[Bounding box prediction data]
------------------------------------------------

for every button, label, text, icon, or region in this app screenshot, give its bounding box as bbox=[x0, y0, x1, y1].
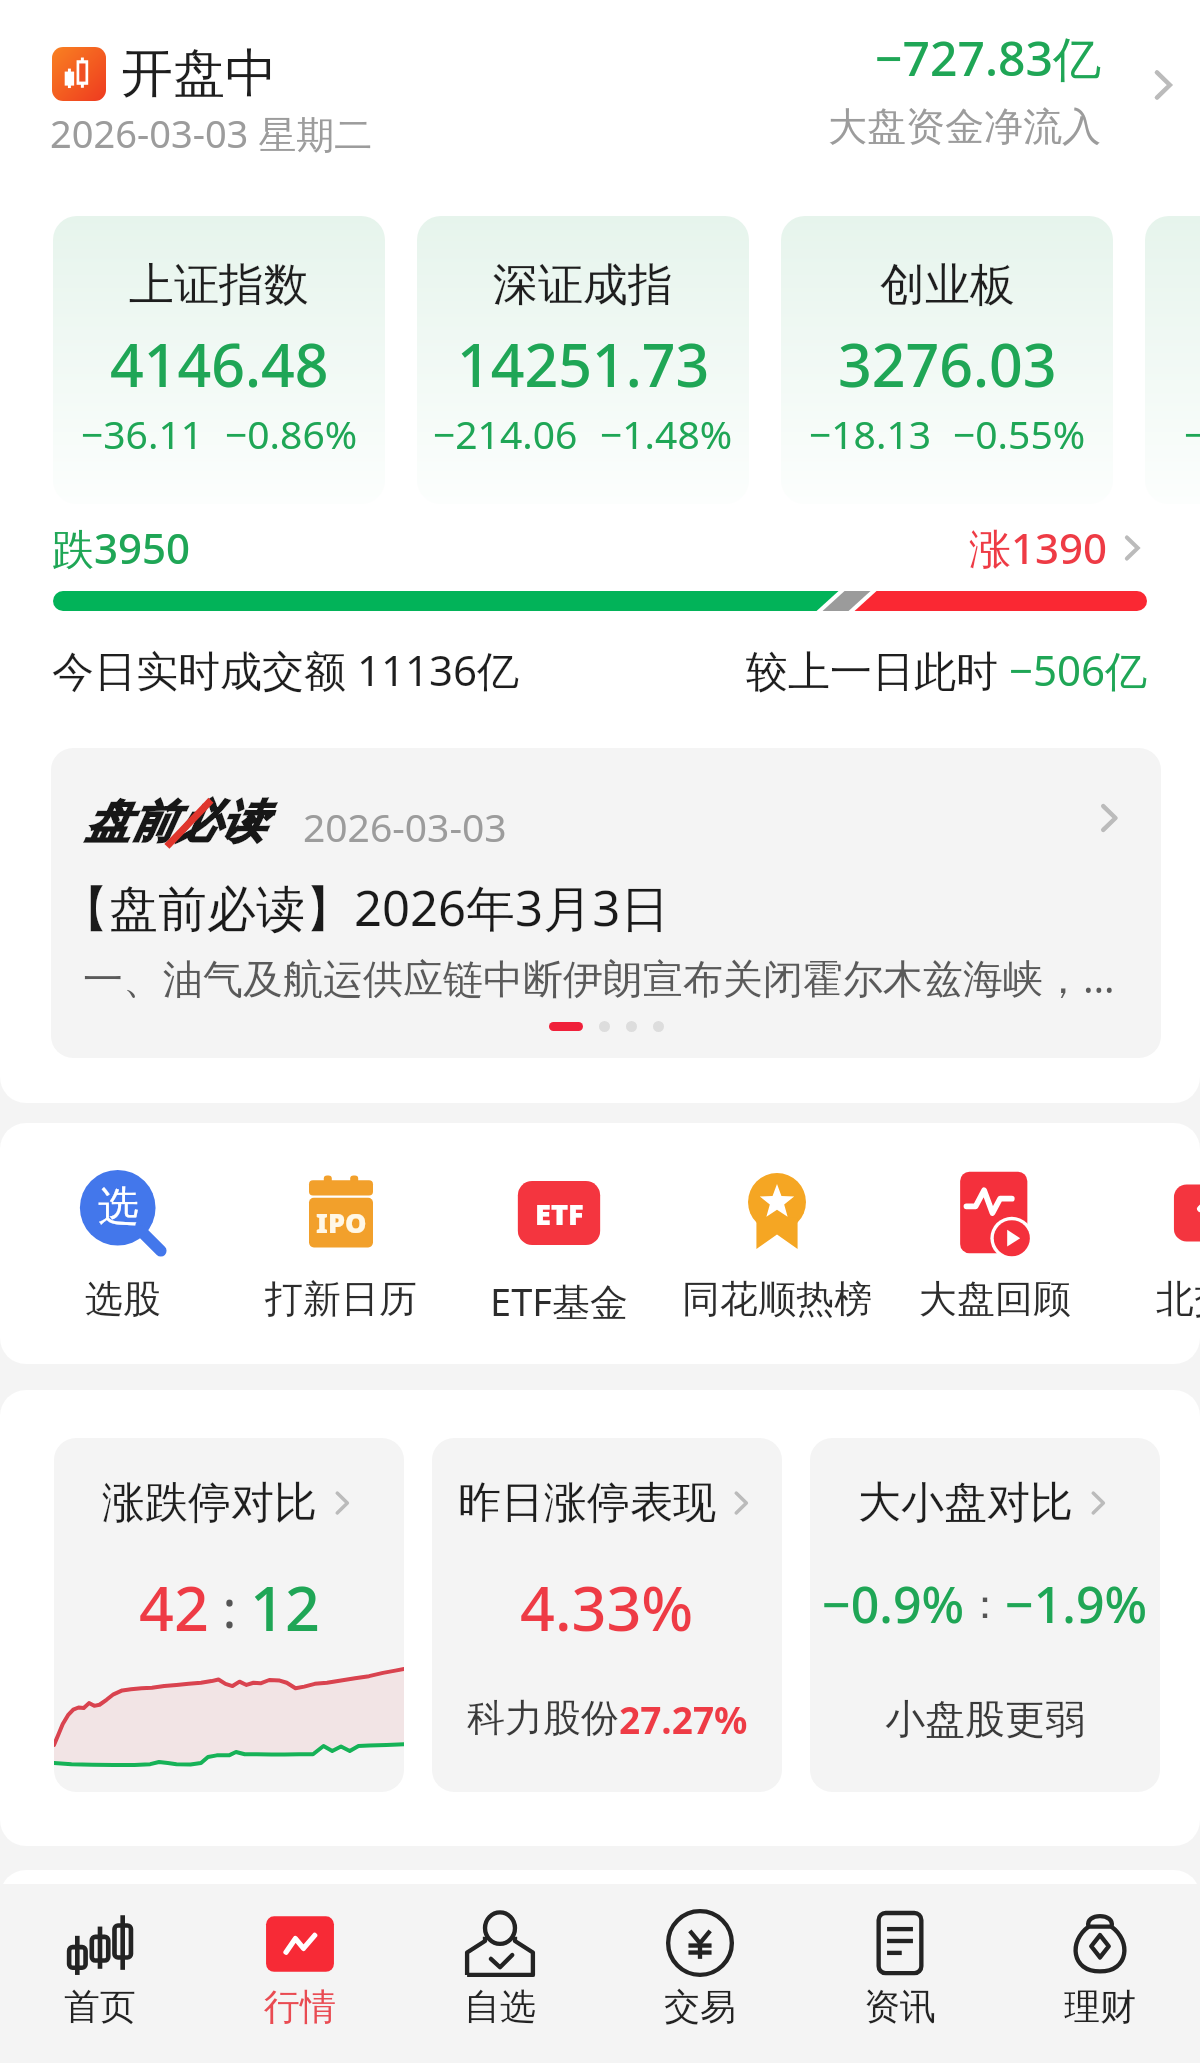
button[interactable]: 资讯 bbox=[800, 1884, 1000, 2063]
staticText: −0.86% bbox=[225, 407, 358, 460]
staticText: −0.55% bbox=[953, 407, 1086, 460]
staticText: 27.27% bbox=[619, 1694, 748, 1744]
staticText: 小盘股更弱 bbox=[885, 1694, 1085, 1744]
staticText: 深证成指 bbox=[493, 257, 673, 314]
staticText: −8.13 bbox=[1184, 407, 1200, 460]
button[interactable]: 深证成指 bbox=[417, 216, 749, 504]
staticText: 首页 bbox=[64, 1984, 136, 2029]
staticText: 14251.73 bbox=[457, 324, 710, 404]
button[interactable]: 盘前必读 bbox=[51, 748, 1161, 1058]
staticText: 选 bbox=[98, 1181, 139, 1233]
button[interactable]: 首页 bbox=[0, 1884, 200, 2063]
staticText: 4.33% bbox=[520, 1566, 694, 1649]
button[interactable]: 大盘资金净流入 bbox=[840, 0, 1200, 160]
button[interactable]: 跌3950 bbox=[52, 519, 1148, 576]
staticText: 42 bbox=[139, 1566, 209, 1649]
staticText: −214.06 bbox=[433, 407, 578, 460]
staticText: 3276.03 bbox=[838, 324, 1057, 404]
staticText: 大小盘对比 bbox=[858, 1476, 1073, 1530]
staticText: 涨跌停对比 bbox=[102, 1476, 317, 1530]
staticText: 同花顺热榜 bbox=[682, 1275, 872, 1323]
button[interactable]: 大盘回顾 bbox=[886, 1123, 1104, 1364]
button[interactable]: 大小盘对比 bbox=[810, 1438, 1160, 1792]
staticText: 选股 bbox=[85, 1275, 161, 1323]
button[interactable]: 北交所 bbox=[1104, 1123, 1200, 1364]
staticText: ETF bbox=[535, 1194, 584, 1233]
staticText: ： bbox=[965, 1579, 1005, 1629]
staticText: −1.9% bbox=[1005, 1570, 1148, 1638]
staticText: −18.13 bbox=[809, 407, 931, 460]
button[interactable]: 交易 bbox=[600, 1884, 800, 2063]
staticText: 昨日涨停表现 bbox=[458, 1476, 716, 1530]
button[interactable]: ETF bbox=[450, 1123, 668, 1364]
button[interactable]: 创业板 bbox=[781, 216, 1113, 504]
staticText: 开盘中 bbox=[121, 41, 277, 107]
staticText: 科力股份 bbox=[467, 1694, 619, 1742]
button[interactable]: 科创50 bbox=[1145, 216, 1200, 504]
staticText: −727.83亿 bbox=[875, 25, 1101, 91]
staticText: 2026-03-03 星期二 bbox=[50, 107, 373, 159]
staticText: 【盘前必读】2026年3月3日 bbox=[60, 874, 670, 941]
button[interactable]: 涨跌停对比 bbox=[54, 1438, 404, 1792]
staticText: −1.48% bbox=[600, 407, 733, 460]
staticText: 创业板 bbox=[880, 257, 1015, 314]
staticText: 跌3950 bbox=[52, 519, 191, 576]
staticText: 较上一日此时 bbox=[746, 641, 1009, 698]
staticText: 大盘资金净流入 bbox=[828, 102, 1101, 151]
staticText: 2026-03-03 bbox=[303, 800, 507, 853]
staticText: 4146.48 bbox=[110, 324, 329, 404]
staticText: ETF基金 bbox=[490, 1275, 628, 1327]
staticText: 今日实时成交额 11136亿 bbox=[52, 641, 520, 698]
staticText: 涨1390 bbox=[969, 519, 1108, 576]
staticText: 行情 bbox=[264, 1984, 336, 2029]
button[interactable]: 同花顺热榜 bbox=[668, 1123, 886, 1364]
staticText: 交易 bbox=[664, 1984, 736, 2029]
staticText: −36.11 bbox=[81, 407, 203, 460]
button[interactable]: 行情 bbox=[200, 1884, 400, 2063]
staticText: 北交所 bbox=[1156, 1275, 1200, 1323]
staticText: 大盘回顾 bbox=[919, 1275, 1071, 1323]
staticText: : bbox=[209, 1572, 250, 1643]
staticText: 一、油气及航运供应链中断伊朗宣布关闭霍尔木兹海峡，… bbox=[83, 950, 1115, 1005]
button[interactable]: 自选 bbox=[400, 1884, 600, 2063]
staticText: IPO bbox=[316, 1204, 367, 1241]
staticText: 理财 bbox=[1064, 1984, 1136, 2029]
button[interactable]: 选 bbox=[14, 1123, 232, 1364]
staticText: 盘前必读 bbox=[85, 794, 265, 851]
staticText: 资讯 bbox=[864, 1984, 936, 2029]
staticText: −506亿 bbox=[1009, 641, 1148, 698]
staticText: 自选 bbox=[464, 1984, 536, 2029]
staticText: −0.9% bbox=[822, 1570, 965, 1638]
staticText: 上证指数 bbox=[129, 257, 309, 314]
button[interactable]: 理财 bbox=[1000, 1884, 1200, 2063]
staticText: 打新日历 bbox=[265, 1275, 417, 1323]
button[interactable]: IPO bbox=[232, 1123, 450, 1364]
staticText: 12 bbox=[250, 1566, 320, 1649]
button[interactable]: 昨日涨停表现 bbox=[432, 1438, 782, 1792]
button[interactable]: 上证指数 bbox=[53, 216, 385, 504]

------------------------------------------------

• **Problem**: Please give every line above again word for word, apart from the pictures.

• **Written reply**:
for every button, label, text, icon, or region in this app screenshot, give its bounding box as bbox=[x0, y0, x1, y1].
button[interactable]: 资讯 bbox=[800, 1884, 1000, 2063]
staticText: −0.86% bbox=[225, 407, 358, 460]
staticText: −0.55% bbox=[953, 407, 1086, 460]
staticText: 27.27% bbox=[619, 1694, 748, 1744]
staticText: 小盘股更弱 bbox=[885, 1694, 1085, 1744]
staticText: 深证成指 bbox=[493, 257, 673, 314]
staticText: −8.13 bbox=[1184, 407, 1200, 460]
button[interactable]: 深证成指 bbox=[417, 216, 749, 504]
staticText: 首页 bbox=[64, 1984, 136, 2029]
staticText: 14251.73 bbox=[457, 324, 710, 404]
button[interactable]: 盘前必读 bbox=[51, 748, 1161, 1058]
staticText: 选 bbox=[98, 1181, 139, 1233]
button[interactable]: 首页 bbox=[0, 1884, 200, 2063]
staticText: 4.33% bbox=[520, 1566, 694, 1649]
button[interactable]: 大盘资金净流入 bbox=[840, 0, 1200, 160]
button[interactable]: 跌3950 bbox=[52, 519, 1148, 576]
staticText: 42 bbox=[139, 1566, 209, 1649]
staticText: −214.06 bbox=[433, 407, 578, 460]
staticText: 3276.03 bbox=[838, 324, 1057, 404]
staticText: 大小盘对比 bbox=[858, 1476, 1073, 1530]
staticText: 涨跌停对比 bbox=[102, 1476, 317, 1530]
staticText: 同花顺热榜 bbox=[682, 1275, 872, 1323]
button[interactable]: 大盘回顾 bbox=[886, 1123, 1104, 1364]
button[interactable]: 大小盘对比 bbox=[810, 1438, 1160, 1792]
staticText: 选股 bbox=[85, 1275, 161, 1323]
button[interactable]: 北交所 bbox=[1104, 1123, 1200, 1364]
staticText: ETF bbox=[535, 1194, 584, 1233]
staticText: ： bbox=[965, 1579, 1005, 1629]
staticText: −1.9% bbox=[1005, 1570, 1148, 1638]
staticText: −18.13 bbox=[809, 407, 931, 460]
button[interactable]: 交易 bbox=[600, 1884, 800, 2063]
staticText: 昨日涨停表现 bbox=[458, 1476, 716, 1530]
button[interactable]: ETF bbox=[450, 1123, 668, 1364]
button[interactable]: 创业板 bbox=[781, 216, 1113, 504]
staticText: 开盘中 bbox=[121, 41, 277, 107]
staticText: 科力股份 bbox=[467, 1694, 619, 1742]
button[interactable]: 科创50 bbox=[1145, 216, 1200, 504]
staticText: −727.83亿 bbox=[875, 25, 1101, 91]
staticText: 2026-03-03 星期二 bbox=[50, 107, 373, 159]
staticText: 【盘前必读】2026年3月3日 bbox=[60, 874, 670, 941]
button[interactable]: 涨跌停对比 bbox=[54, 1438, 404, 1792]
staticText: −1.48% bbox=[600, 407, 733, 460]
staticText: 创业板 bbox=[880, 257, 1015, 314]
staticText: 跌3950 bbox=[52, 519, 191, 576]
staticText: 较上一日此时 bbox=[746, 641, 1009, 698]
staticText: 大盘资金净流入 bbox=[828, 102, 1101, 151]
staticText: 2026-03-03 bbox=[303, 800, 507, 853]
staticText: 4146.48 bbox=[110, 324, 329, 404]
staticText: ETF基金 bbox=[490, 1275, 628, 1327]
staticText: 今日实时成交额 11136亿 bbox=[52, 641, 520, 698]
staticText: 涨1390 bbox=[969, 519, 1108, 576]
staticText: 行情 bbox=[264, 1984, 336, 2029]
button[interactable]: 同花顺热榜 bbox=[668, 1123, 886, 1364]
staticText: 交易 bbox=[664, 1984, 736, 2029]
staticText: −36.11 bbox=[81, 407, 203, 460]
button[interactable]: 行情 bbox=[200, 1884, 400, 2063]
staticText: 北交所 bbox=[1156, 1275, 1200, 1323]
staticText: 大盘回顾 bbox=[919, 1275, 1071, 1323]
staticText: : bbox=[209, 1572, 250, 1643]
staticText: 一、油气及航运供应链中断伊朗宣布关闭霍尔木兹海峡，… bbox=[83, 950, 1115, 1005]
button[interactable]: 自选 bbox=[400, 1884, 600, 2063]
staticText: IPO bbox=[316, 1204, 367, 1241]
staticText: 理财 bbox=[1064, 1984, 1136, 2029]
button[interactable]: 选 bbox=[14, 1123, 232, 1364]
staticText: 盘前必读 bbox=[85, 794, 265, 851]
staticText: 资讯 bbox=[864, 1984, 936, 2029]
staticText: −506亿 bbox=[1009, 641, 1148, 698]
staticText: 自选 bbox=[464, 1984, 536, 2029]
staticText: −0.9% bbox=[822, 1570, 965, 1638]
staticText: 上证指数 bbox=[129, 257, 309, 314]
button[interactable]: 理财 bbox=[1000, 1884, 1200, 2063]
staticText: 打新日历 bbox=[265, 1275, 417, 1323]
button[interactable]: IPO bbox=[232, 1123, 450, 1364]
staticText: 12 bbox=[250, 1566, 320, 1649]
button[interactable]: 昨日涨停表现 bbox=[432, 1438, 782, 1792]
button[interactable]: 上证指数 bbox=[53, 216, 385, 504]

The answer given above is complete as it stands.